* Required action
From the data below, copy exactly the lines that lie between the one holding "何をしても楽しく感じられない" and the one holding "Horário de funcionamento", including both, and nothing more.

Saved data entries
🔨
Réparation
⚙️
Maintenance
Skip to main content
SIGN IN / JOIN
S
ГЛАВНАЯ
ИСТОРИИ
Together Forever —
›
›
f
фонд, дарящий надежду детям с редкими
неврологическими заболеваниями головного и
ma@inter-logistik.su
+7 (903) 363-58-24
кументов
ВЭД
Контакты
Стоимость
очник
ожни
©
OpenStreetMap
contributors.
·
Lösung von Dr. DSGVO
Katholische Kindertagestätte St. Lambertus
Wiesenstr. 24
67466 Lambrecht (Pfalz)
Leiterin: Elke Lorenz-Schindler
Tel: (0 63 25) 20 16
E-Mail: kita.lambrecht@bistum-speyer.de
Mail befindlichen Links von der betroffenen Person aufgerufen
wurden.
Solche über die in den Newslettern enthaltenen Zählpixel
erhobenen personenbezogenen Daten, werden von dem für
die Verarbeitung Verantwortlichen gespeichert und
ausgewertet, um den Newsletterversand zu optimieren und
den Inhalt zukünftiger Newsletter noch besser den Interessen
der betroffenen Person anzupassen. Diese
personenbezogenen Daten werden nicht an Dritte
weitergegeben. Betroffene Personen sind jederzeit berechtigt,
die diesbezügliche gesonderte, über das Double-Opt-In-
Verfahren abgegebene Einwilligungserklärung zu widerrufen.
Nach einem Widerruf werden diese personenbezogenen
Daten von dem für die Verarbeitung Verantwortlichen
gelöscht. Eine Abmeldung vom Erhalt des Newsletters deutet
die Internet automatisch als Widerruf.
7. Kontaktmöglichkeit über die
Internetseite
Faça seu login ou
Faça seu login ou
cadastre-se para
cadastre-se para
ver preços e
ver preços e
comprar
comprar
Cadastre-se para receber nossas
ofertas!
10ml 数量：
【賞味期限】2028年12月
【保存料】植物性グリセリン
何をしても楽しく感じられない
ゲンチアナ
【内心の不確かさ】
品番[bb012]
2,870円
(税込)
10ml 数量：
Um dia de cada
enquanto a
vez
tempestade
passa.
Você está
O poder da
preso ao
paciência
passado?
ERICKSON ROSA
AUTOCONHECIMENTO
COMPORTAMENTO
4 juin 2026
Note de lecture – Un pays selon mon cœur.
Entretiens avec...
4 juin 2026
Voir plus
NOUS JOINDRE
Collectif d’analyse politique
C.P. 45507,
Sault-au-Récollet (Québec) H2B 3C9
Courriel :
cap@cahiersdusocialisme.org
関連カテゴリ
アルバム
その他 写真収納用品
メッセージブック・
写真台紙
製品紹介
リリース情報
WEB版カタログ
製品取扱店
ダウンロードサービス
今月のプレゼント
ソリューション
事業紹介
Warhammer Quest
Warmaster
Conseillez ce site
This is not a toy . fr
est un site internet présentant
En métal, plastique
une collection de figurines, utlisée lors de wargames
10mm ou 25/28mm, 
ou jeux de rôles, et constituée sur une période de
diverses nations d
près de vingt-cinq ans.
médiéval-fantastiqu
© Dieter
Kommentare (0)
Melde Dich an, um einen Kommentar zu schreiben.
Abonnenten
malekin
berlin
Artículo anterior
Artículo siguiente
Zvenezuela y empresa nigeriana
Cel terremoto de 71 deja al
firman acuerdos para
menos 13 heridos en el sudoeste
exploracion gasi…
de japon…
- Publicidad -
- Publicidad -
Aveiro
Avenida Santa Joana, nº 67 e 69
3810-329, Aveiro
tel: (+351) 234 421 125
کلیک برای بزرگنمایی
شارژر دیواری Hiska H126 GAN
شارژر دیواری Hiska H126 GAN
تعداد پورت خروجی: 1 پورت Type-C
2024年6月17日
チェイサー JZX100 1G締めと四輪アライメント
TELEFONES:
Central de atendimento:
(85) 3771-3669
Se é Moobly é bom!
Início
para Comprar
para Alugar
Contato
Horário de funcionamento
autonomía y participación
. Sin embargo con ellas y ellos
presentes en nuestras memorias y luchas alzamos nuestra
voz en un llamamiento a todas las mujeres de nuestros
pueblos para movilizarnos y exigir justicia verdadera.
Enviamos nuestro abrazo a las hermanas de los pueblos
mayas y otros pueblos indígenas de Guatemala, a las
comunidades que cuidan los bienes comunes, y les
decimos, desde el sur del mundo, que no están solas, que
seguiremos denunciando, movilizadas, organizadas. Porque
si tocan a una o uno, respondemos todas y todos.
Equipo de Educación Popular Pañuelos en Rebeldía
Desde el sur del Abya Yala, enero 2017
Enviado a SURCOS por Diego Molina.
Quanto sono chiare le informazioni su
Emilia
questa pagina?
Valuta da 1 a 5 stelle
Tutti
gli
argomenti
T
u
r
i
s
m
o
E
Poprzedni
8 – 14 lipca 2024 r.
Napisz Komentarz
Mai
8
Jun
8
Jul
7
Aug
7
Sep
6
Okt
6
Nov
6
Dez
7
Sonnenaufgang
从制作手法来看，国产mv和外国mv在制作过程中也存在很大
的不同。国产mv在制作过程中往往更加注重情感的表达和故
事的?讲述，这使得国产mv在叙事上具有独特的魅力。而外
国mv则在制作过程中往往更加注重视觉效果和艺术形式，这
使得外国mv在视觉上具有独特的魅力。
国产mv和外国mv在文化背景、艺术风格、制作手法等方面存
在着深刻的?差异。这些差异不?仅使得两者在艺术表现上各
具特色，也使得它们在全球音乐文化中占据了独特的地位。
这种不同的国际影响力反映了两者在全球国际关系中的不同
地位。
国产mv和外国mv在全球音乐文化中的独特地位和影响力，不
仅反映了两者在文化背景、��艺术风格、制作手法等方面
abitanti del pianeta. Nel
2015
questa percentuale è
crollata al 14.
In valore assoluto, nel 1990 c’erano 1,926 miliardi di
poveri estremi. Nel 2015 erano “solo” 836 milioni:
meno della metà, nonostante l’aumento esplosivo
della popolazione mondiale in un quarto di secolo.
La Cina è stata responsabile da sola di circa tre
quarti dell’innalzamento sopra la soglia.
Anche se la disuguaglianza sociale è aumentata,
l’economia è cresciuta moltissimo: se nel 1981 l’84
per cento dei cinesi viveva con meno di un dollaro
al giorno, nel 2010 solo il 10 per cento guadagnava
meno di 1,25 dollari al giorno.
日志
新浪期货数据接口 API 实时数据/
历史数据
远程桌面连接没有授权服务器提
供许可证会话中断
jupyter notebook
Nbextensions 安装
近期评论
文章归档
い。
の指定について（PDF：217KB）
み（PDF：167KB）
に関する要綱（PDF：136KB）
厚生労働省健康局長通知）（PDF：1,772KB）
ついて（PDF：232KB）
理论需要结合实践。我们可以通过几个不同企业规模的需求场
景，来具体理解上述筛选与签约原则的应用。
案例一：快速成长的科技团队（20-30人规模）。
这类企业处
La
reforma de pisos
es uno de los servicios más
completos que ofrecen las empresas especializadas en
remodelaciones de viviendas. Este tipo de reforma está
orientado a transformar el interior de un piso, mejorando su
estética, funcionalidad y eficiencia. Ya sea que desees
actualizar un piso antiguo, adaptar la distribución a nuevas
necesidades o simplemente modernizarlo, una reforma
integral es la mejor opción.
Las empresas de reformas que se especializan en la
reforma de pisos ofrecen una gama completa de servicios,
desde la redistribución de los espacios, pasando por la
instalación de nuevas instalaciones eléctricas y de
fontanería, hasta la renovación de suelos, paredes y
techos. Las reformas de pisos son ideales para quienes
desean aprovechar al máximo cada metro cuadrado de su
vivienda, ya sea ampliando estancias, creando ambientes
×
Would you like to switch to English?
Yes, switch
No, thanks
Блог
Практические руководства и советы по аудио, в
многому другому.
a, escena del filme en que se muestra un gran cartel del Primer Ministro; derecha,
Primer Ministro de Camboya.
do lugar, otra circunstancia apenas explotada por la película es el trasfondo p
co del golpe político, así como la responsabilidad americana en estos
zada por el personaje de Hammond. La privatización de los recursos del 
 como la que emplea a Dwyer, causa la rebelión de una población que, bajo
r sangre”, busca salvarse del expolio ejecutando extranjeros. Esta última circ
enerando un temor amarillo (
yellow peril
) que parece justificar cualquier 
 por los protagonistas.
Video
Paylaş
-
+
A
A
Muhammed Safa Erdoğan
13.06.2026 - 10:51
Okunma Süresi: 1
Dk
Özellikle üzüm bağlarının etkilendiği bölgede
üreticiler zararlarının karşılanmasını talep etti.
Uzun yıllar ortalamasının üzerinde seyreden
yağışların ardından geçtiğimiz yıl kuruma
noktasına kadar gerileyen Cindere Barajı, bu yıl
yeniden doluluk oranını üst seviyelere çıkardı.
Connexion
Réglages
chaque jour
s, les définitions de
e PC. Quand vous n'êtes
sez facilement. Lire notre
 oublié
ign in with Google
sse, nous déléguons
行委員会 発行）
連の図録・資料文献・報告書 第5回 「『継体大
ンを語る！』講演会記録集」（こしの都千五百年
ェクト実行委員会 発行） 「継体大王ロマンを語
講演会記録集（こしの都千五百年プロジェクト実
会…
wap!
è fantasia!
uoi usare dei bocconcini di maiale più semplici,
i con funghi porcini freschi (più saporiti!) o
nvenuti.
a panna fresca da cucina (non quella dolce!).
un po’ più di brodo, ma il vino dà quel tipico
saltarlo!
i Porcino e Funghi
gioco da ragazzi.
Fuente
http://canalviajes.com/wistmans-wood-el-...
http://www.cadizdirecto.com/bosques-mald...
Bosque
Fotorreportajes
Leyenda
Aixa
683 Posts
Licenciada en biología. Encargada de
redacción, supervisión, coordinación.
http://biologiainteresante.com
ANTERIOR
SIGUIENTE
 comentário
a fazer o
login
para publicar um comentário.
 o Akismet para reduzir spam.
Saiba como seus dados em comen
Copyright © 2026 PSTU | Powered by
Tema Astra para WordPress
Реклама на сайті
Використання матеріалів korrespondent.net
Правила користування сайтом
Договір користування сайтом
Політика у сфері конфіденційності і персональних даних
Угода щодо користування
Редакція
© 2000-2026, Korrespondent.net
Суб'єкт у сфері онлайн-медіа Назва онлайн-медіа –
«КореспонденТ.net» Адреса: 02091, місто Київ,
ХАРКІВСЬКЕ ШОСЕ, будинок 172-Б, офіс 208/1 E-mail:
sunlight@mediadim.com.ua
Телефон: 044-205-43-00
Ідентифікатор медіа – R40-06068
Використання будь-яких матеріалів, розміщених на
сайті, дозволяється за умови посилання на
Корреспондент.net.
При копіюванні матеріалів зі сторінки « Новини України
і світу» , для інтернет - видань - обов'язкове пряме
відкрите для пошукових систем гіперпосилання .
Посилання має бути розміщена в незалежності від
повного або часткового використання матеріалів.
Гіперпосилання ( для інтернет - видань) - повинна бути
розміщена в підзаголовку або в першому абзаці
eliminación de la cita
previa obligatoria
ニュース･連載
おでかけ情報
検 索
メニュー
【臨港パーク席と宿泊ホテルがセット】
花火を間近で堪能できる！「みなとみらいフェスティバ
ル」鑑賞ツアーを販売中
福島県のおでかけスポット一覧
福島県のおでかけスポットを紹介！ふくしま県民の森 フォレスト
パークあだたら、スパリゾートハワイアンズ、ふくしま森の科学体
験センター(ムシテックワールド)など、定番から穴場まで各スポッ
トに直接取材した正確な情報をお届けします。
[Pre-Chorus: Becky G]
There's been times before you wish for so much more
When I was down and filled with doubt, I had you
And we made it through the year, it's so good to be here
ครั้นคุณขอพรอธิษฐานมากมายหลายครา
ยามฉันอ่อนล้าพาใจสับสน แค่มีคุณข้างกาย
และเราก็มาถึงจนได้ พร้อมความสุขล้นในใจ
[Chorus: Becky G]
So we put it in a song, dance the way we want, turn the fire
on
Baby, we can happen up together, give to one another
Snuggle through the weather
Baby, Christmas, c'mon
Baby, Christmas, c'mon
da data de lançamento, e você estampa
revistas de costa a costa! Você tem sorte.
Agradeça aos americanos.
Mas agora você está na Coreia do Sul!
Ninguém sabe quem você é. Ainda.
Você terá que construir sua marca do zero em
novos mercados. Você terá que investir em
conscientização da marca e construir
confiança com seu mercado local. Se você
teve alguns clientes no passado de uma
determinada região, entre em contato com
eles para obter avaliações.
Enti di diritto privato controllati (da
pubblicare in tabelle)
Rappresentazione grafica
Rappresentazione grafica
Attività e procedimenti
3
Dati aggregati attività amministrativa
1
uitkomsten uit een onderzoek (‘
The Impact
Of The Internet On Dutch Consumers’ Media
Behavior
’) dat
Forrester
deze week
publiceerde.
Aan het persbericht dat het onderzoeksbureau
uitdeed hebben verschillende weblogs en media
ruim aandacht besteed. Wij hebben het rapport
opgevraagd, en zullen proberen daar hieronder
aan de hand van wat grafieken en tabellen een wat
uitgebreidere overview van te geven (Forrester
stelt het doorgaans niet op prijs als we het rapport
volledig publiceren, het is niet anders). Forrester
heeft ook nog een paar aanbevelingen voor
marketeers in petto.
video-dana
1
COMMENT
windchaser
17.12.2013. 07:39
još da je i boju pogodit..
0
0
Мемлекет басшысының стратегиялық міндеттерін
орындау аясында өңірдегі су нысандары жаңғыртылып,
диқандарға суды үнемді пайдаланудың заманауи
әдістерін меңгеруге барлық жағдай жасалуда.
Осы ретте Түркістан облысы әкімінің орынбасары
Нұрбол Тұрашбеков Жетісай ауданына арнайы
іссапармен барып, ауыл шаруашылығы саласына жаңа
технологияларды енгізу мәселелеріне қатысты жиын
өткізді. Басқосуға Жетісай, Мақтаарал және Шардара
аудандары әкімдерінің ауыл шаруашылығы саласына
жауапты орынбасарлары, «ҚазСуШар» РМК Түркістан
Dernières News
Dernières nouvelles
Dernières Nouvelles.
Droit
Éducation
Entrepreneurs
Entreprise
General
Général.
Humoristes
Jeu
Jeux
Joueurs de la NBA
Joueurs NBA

* Response to the task
何をしても楽しく感じられない
ゲンチアナ
【内心の不確かさ】
品番[bb012]
2,870円
(税込)
10ml 数量：
Um dia de cada
enquanto a
vez
tempestade
passa.
Você está
O poder da
preso ao
paciência
passado?
ERICKSON ROSA
AUTOCONHECIMENTO
COMPORTAMENTO
4 juin 2026
Note de lecture – Un pays selon mon cœur.
Entretiens avec...
4 juin 2026
Voir plus
NOUS JOINDRE
Collectif d’analyse politique
C.P. 45507,
Sault-au-Récollet (Québec) H2B 3C9
Courriel :
cap@cahiersdusocialisme.org
関連カテゴリ
アルバム
その他 写真収納用品
メッセージブック・
写真台紙
製品紹介
リリース情報
WEB版カタログ
製品取扱店
ダウンロードサービス
今月のプレゼント
ソリューション
事業紹介
Warhammer Quest
Warmaster
Conseillez ce site
This is not a toy . fr
est un site internet présentant
En métal, plastique
une collection de figurines, utlisée lors de wargames
10mm ou 25/28mm, 
ou jeux de rôles, et constituée sur une période de
diverses nations d
près de vingt-cinq ans.
médiéval-fantastiqu
© Dieter
Kommentare (0)
Melde Dich an, um einen Kommentar zu schreiben.
Abonnenten
malekin
berlin
Artículo anterior
Artículo siguiente
Zvenezuela y empresa nigeriana
Cel terremoto de 71 deja al
firman acuerdos para
menos 13 heridos en el sudoeste
exploracion gasi…
de japon…
- Publicidad -
- Publicidad -
Aveiro
Avenida Santa Joana, nº 67 e 69
3810-329, Aveiro
tel: (+351) 234 421 125
کلیک برای بزرگنمایی
شارژر دیواری Hiska H126 GAN
شارژر دیواری Hiska H126 GAN
تعداد پورت خروجی: 1 پورت Type-C
2024年6月17日
チェイサー JZX100 1G締めと四輪アライメント
TELEFONES:
Central de atendimento:
(85) 3771-3669
Se é Moobly é bom!
Início
para Comprar
para Alugar
Contato
Horário de funcionamento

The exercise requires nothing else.